CodeChef : https://www.codechef.com/JAN20B/problems/BRKBKS

Problem: For her next karate demonstration, Ada will break some bricks.

Ada stacked three bricks on top of each other. Initially, their widths (from top to bottom) are W1,W2,W3.

Ada's strength is S. Whenever she hits a stack of bricks, consider the largest k≥0 such that the sum of widths of the topmost k bricks does not exceed S; the topmost k bricks break and are removed from the stack. Before each hit, Ada may also decide to reverse the current stack of bricks, with no cost.

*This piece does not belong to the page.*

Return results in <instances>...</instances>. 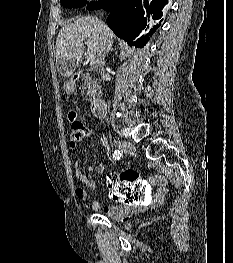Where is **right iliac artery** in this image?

Find the minimum number of hits Ada needs in order to break all bricks if she performs the reversals optimally. You are not required to minimise the number of reversals.

Input

  • The first line of the input contains a single integer T denoting the number of test cases. The description of T test cases follows.

  • The first and only line of each test case contains four space-separated integers S, W1, W2 and W3.

Output

For each test case, print a single line containing one integer ― the minimum required number of hits.

Constraints

  • 1≤T≤64
  • 1≤S≤8
  • 1≤Wi≤2 for each valid i
  • 1≤Wi≤2 for each valid i

It is guaranteed that Ada can break all bricks

Example

Input :

3
3 1 2 2
2 1 1 1
3 2 2 1

Output :

2
2
2

Example Explanation :

Example case 1: Ada can reverse the stack and then hit it two times. Before the first hit, the widths of bricks in the stack (from top to bottom) are (2,2,1). After the first hit, the topmost brick breaks and the stack becomes (2,1). The second hit breaks both remaining bricks.

In this particular case, it is also possible to hit the stack two times without reversing. Before the first hit, it is (1,2,2). The first hit breaks the two bricks at the top (so the stack becomes (2)) and the second hit breaks the last brick.

Solution :

This looks like a bit trivial problem of super easy category.And the logic is also too simple. All we need to do is that just think it in three parts, when Ada has enough strength to break all three blocks at a single hit, or in two hits or in three hits. There is no more than three hits needed because we know that the number of blocks in fixed to three.

Here is the C++ code for the problem :

#include <bits/stdc++.h>
using namespace std;
int main() {
int t;
cin >> t;
int s;
vector < int > w(3);
while (t--) {
cin >> s >> w[0] >> w[1] >> w[2];
if (s >= 6) {
cout << 1 << endl;
continue;
}
if (w[0] + w[1] + w[2] <= s) {
cout << 1 << endl;
} else if ((w[0] + w[1] <= s) || (w[1] + w[2] <= s))
{
cout << 2 << endl;
} else cout << 3 << endl;
}
return 0;
}